Where "Talkhaus" occurs in a line of the entries below, copy that line.

### Material supplied ###

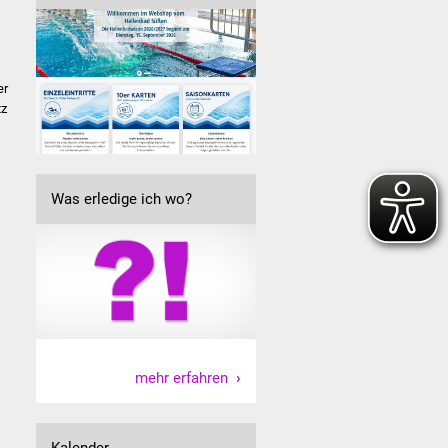
er
tz
Was erledige ich wo?
mehr erfahren
Kalender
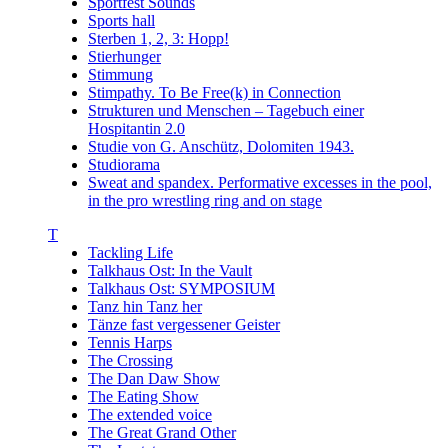
Sportfest Sounds
Sports hall
Sterben 1, 2, 3: Hopp!
Stierhunger
Stimmung
Stimpathy. To Be Free(k) in Connection
Strukturen und Menschen – Tagebuch einer
Hospitantin 2.0
Studie von G. Anschütz, Dolomiten 1943.
Studiorama
Sweat and spandex. Performative excesses in the pool,
in the pro wrestling ring and on stage
T
Tackling Life
Talkhaus Ost: In the Vault
Talkhaus Ost: SYMPOSIUM
Tanz hin Tanz her
Tänze fast vergessener Geister
Tennis Harps
The Crossing
The Dan Daw Show
The Eating Show
The extended voice
The Great Grand Other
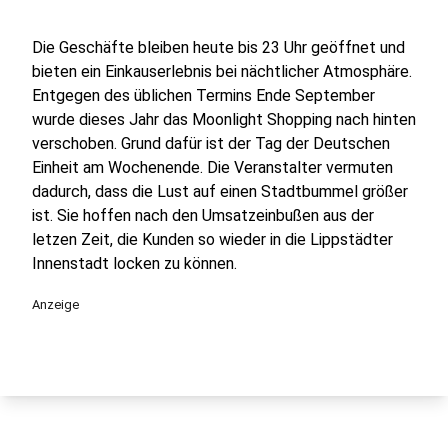
Die Geschäfte bleiben heute bis 23 Uhr geöffnet und
bieten ein Einkauserlebnis bei nächtlicher Atmosphäre.
Entgegen des üblichen Termins Ende September
wurde dieses Jahr das Moonlight Shopping nach hinten
verschoben. Grund dafür ist der Tag der Deutschen
Einheit am Wochenende. Die Veranstalter vermuten
dadurch, dass die Lust auf einen Stadtbummel größer
ist. Sie hoffen nach den Umsatzeinbußen aus der
letzen Zeit, die Kunden so wieder in die Lippstädter
Innenstadt locken zu können.
Anzeige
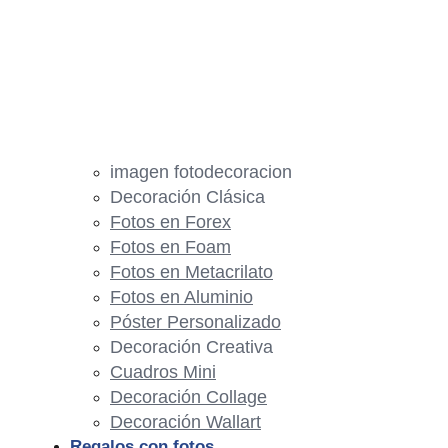
imagen fotodecoracion
Decoración Clásica
Fotos en Forex
Fotos en Foam
Fotos en Metacrilato
Fotos en Aluminio
Póster Personalizado
Decoración Creativa
Cuadros Mini
Decoración Collage
Decoración Wallart
Regalos con fotos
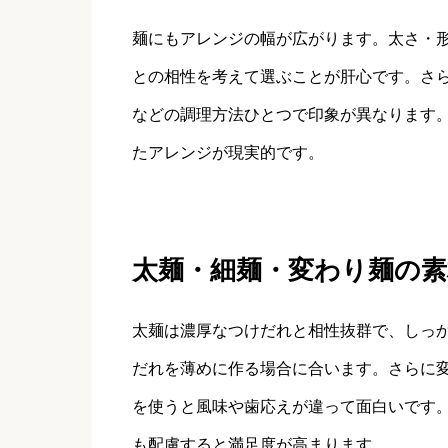
麺にもアレンジの幅が広がります。太さ・
との相性を考えて選ぶことが肝心です。さ
などの調理方法ひとつで印象が異なります
たアレンジが現実的です。
太麺・細麺・変わり麺の素
太麺は濃厚なつけだれと相性抜群で、しっ
だれを薄めに作る場合に合います。さらに
を使うと風味や歯応えが違って面白いです
も配慮すると満足度が高まります。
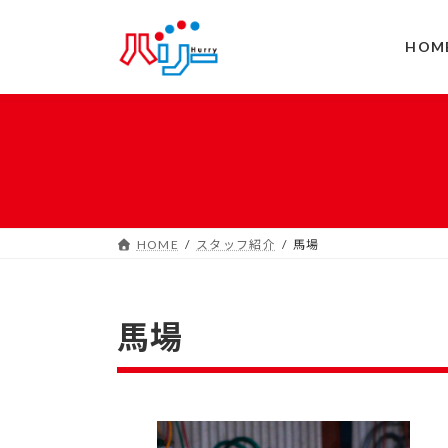
コ
ナ
ン
ビ
HOM
テ
ゲ
ン
ー
ツ
シ
へ
ョ
ス
ン
キ
に
ッ
移
プ
動
HOME
スタッフ紹介
馬場
馬場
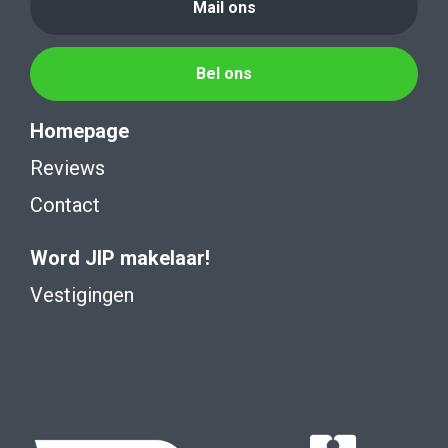
Mail ons
Bel ons
Homepage
Reviews
Contact
Word JIP makelaar!
Vestigingen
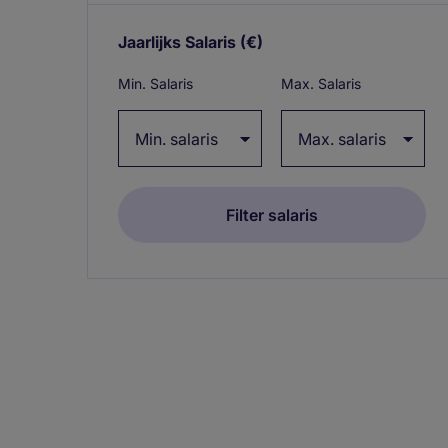
Jaarlijks Salaris
(€)
Expand / collapse
Min. Salaris
Max. Salaris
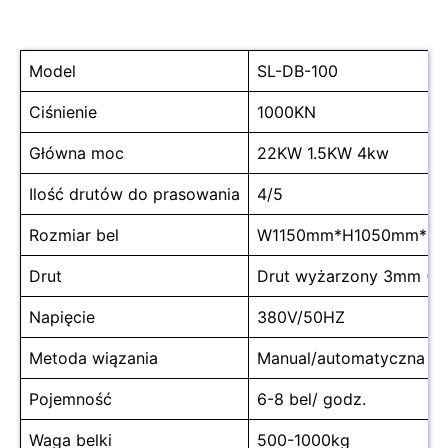
Model
SL-DB-100
Ciśnienie
1000KN
Główna moc
22KW 1.5KW 4kw
Ilość drutów do prasowania
4/5
Rozmiar bel
W1150mm*H1050mm*L (r
Drut
Drut wyżarzony 3mm (12#
Napięcie
380V/50HZ
Metoda wiązania
Manual/automatyczna
Pojemność
6-8 bel/ godz.
Waga belki
500-1000kg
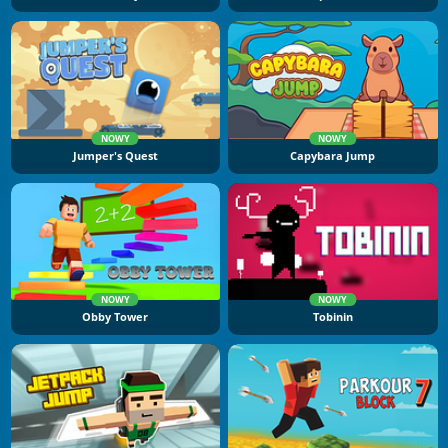
NOWY
NOWY
Jumper's Quest
Capybara Jump
NOWY
NOWY
Obby Tower
Tobinin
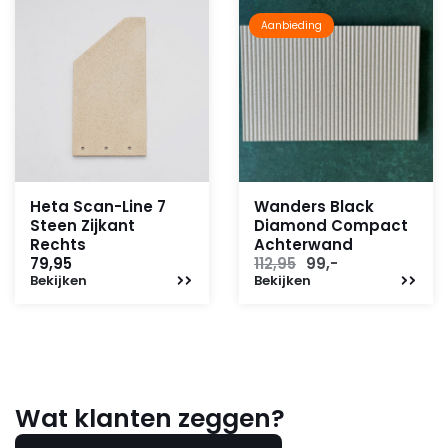
Aanbieding
Heta Scan-Line 7
Wanders Black
Steen Zijkant
Diamond Compact
Rechts
Achterwand
Oorspronkelijke
Huidige
79,95
112,95
99,-
Bekijken
Bekijken
prijs
prijs
was:
is:
112,95.
99,-.
Wat klanten zeggen?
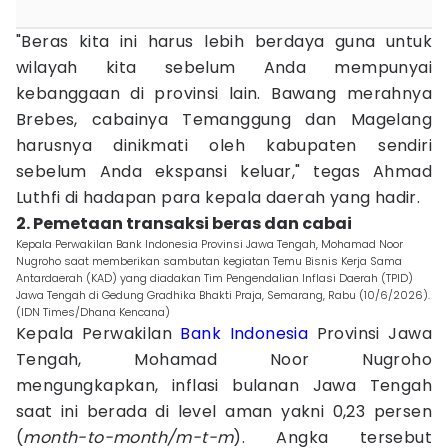
"Beras kita ini harus lebih berdaya guna untuk
wilayah kita sebelum Anda mempunyai
kebanggaan di provinsi lain. Bawang merahnya
Brebes, cabainya Temanggung dan Magelang
harusnya dinikmati oleh kabupaten sendiri
sebelum Anda ekspansi keluar," tegas Ahmad
Luthfi di hadapan para kepala daerah yang hadir.
2. Pemetaan transaksi beras dan cabai
Kepala Perwakilan Bank Indonesia Provinsi Jawa Tengah, Mohamad Noor
Nugroho saat memberikan sambutan kegiatan Temu Bisnis Kerja Sama
Antardaerah (KAD) yang diadakan Tim Pengendalian Inflasi Daerah (TPID)
Jawa Tengah di Gedung Gradhika Bhakti Praja, Semarang, Rabu (10/6/2026).
(IDN Times/Dhana Kencana)
Kepala Perwakilan
Bank Indonesia
Provinsi Jawa
Tengah, Mohamad Noor Nugroho
mengungkapkan, inflasi bulanan Jawa Tengah
saat ini berada di level aman yakni 0,23 persen
(
month-to-month/m-t-m
). Angka tersebut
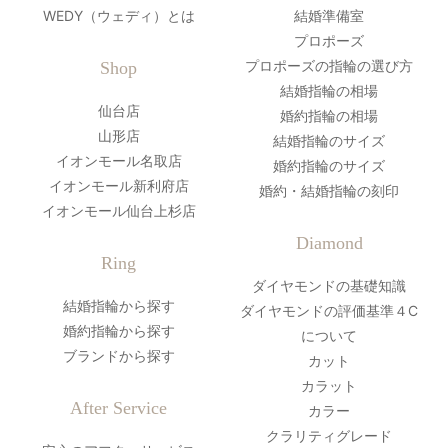
WEDY（ウェディ）とは
結婚準備室
プロポーズ
プロポーズの指輪の選び方
Shop
結婚指輪の相場
仙台店
婚約指輪の相場
山形店
結婚指輪のサイズ
イオンモール名取店
婚約指輪のサイズ
イオンモール新利府店
婚約・結婚指輪の刻印
イオンモール仙台上杉店
Diamond
Ring
ダイヤモンドの基礎知識
結婚指輪から探す
ダイヤモンドの評価基準４C
婚約指輪から探す
について
ブランドから探す
カット
カラット
After Service
カラー
クラリティグレード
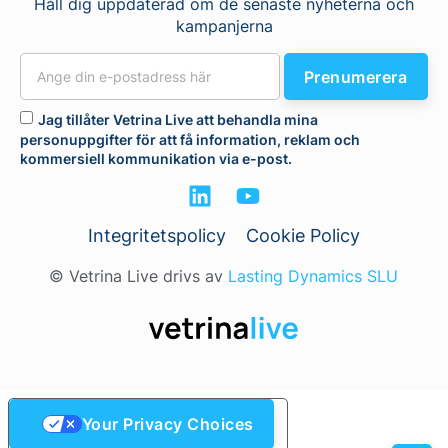
Håll dig uppdaterad om de senaste nyheterna och
kampanjerna
Prenumerera
Jag tillåter Vetrina Live att behandla mina
personuppgifter för att få information, reklam och
kommersiell kommunikation via e-post.
Integritetspolicy
Cookie Policy
© Vetrina Live drivs av
Lasting Dynamics SLU
Your Privacy Choices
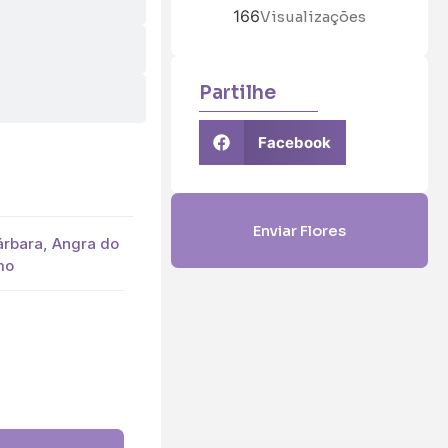
166
Visualizações
Partilhe
Facebook
Enviar Flores
Bárbara, Angra do
mo
5 (€45)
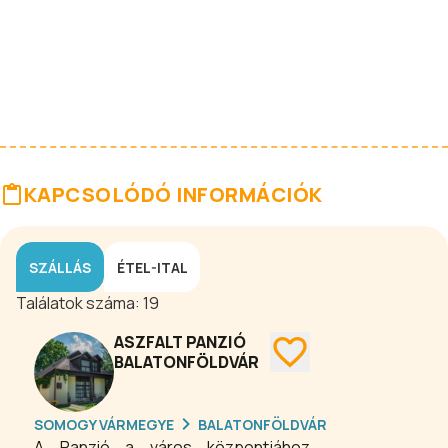
KAPCSOLÓDÓ INFORMÁCIÓK
SZÁLLÁS
ÉTEL-ITAL
Találatok száma:
19
ASZFALT PANZIÓ
BALATONFÖLDVÁR
SOMOGY VÁRMEGYE
BALATONFÖLDVÁR
A Panzió a város központjához,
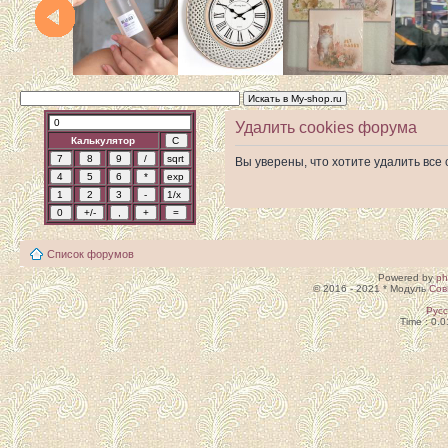
Удалить cookies форума
Калькулятор
Вы уверены, что хотите удалить вс
Список форумов
Powered by
p
© 2016 - 2021 * Модуль
Сов
Рус
Time : 0.0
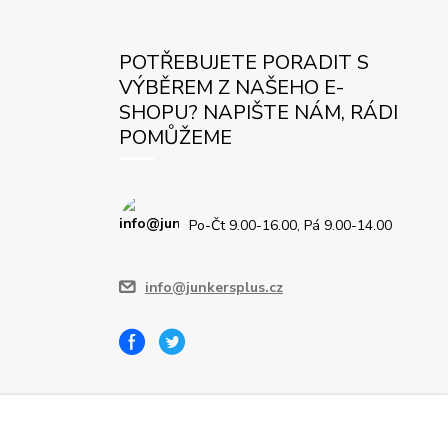
POTŘEBUJETE PORADIT S
VÝBĚREM Z NAŠEHO E-
SHOPU? NAPIŠTE NÁM, RÁDI
POMŮŽEME
Po-Čt 9.00-16.00, Pá 9.00-14.00
info@junkersplus.cz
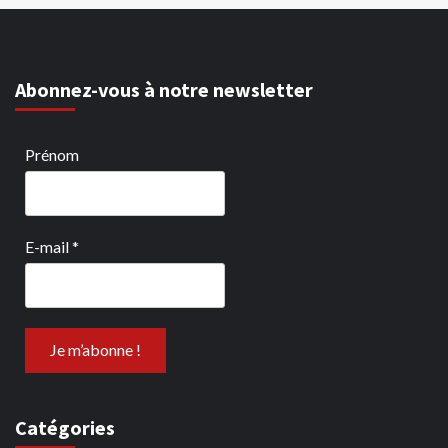
Abonnez-vous à notre newsletter
Prénom
E-mail
*
Catégories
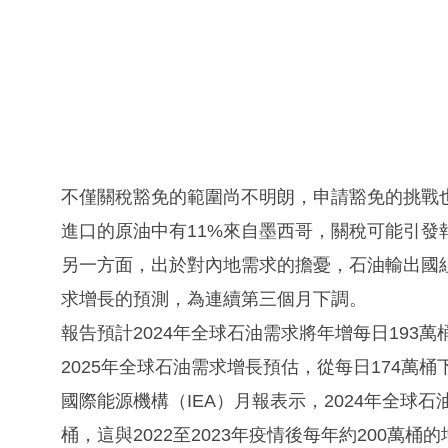
不僅關稅豁免的範圍尚不明朗，申請豁免的挑戰也
進口的原油中有11%來自墨西哥，關稅可能引發
另一方面，出於對內地需求的擔憂，石油輸出國組
求增長的預測，為連續第三個月下調。
報告預計2024年全球石油需求將年增每日193萬
2025年全球石油需求增長預估，從每日174萬桶
國際能源機構（IEA）月報表示，2024年全球石油
桶，這與2022至2023年疫情後每年約200萬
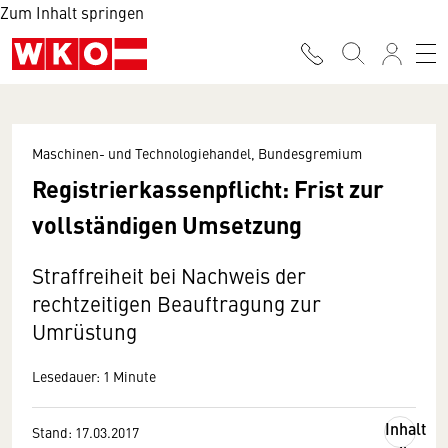
Zum Inhalt springen
Maschinen- und Technologiehandel, Bundesgremium
Registrierkassenpflicht: Frist zur
vollständigen Umsetzung
Straffreiheit bei Nachweis der
rechtzeitigen Beauftragung zur
Umrüstung
Lesedauer: 1 Minute
Inhalt
Stand: 17.03.2017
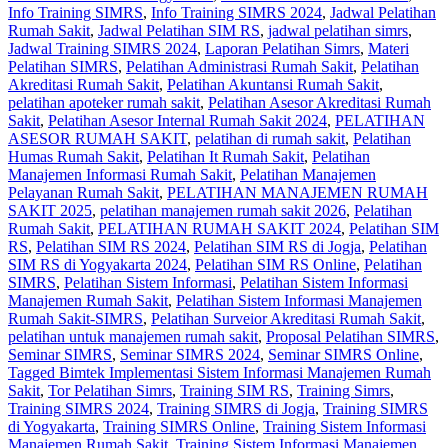
Info Training SIMRS
,
Info Training SIMRS 2024
,
Jadwal Pelatihan
Rumah Sakit
,
Jadwal Pelatihan SIM RS
,
jadwal pelatihan simrs
,
Jadwal Training SIMRS 2024
,
Laporan Pelatihan Simrs
,
Materi
Pelatihan SIMRS
,
Pelatihan Administrasi Rumah Sakit
,
Pelatihan
Akreditasi Rumah Sakit
,
Pelatihan Akuntansi Rumah Sakit
,
pelatihan apoteker rumah sakit
,
Pelatihan Asesor Akreditasi Rumah
Sakit
,
Pelatihan Asesor Internal Rumah Sakit 2024
,
PELATIHAN
ASESOR RUMAH SAKIT
,
pelatihan di rumah sakit
,
Pelatihan
Humas Rumah Sakit
,
Pelatihan It Rumah Sakit
,
Pelatihan
Manajemen Informasi Rumah Sakit
,
Pelatihan Manajemen
Pelayanan Rumah Sakit
,
PELATIHAN MANAJEMEN RUMAH
SAKIT 2025
,
pelatihan manajemen rumah sakit 2026
,
Pelatihan
Rumah Sakit‎
,
PELATIHAN RUMAH SAKIT 2024
,
Pelatihan SIM
RS
,
Pelatihan SIM RS 2024
,
Pelatihan SIM RS di Jogja
,
Pelatihan
SIM RS di Yogyakarta 2024
,
Pelatihan SIM RS Online
,
Pelatihan
SIMRS
,
Pelatihan Sistem Informasi
,
Pelatihan Sistem Informasi
Manajemen Rumah Sakit
,
Pelatihan Sistem Informasi Manajemen
Rumah Sakit-SIMRS
,
Pelatihan Surveior Akreditasi Rumah Sakit
,
pelatihan untuk manajemen rumah sakit
,
Proposal Pelatihan SIMRS
,
Seminar SIMRS
,
Seminar SIMRS 2024
,
Seminar SIMRS Online
,
Tagged Bimtek Implementasi Sistem Informasi Manajemen Rumah
Sakit
,
Tor Pelatihan Simrs
,
Training SIM RS
,
Training Simrs
,
Training SIMRS 2024
,
Training SIMRS di Jogja
,
Training SIMRS
di Yogyakarta
,
Training SIMRS Online
,
Training Sistem Informasi
Manajemen Rumah Sakit
,
Training Sistem Informasi Manajemen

###

▸ **Solution to the exercise**
Talkhaus Ost: In the Vault
Talkhaus Ost: SYMPOSIUM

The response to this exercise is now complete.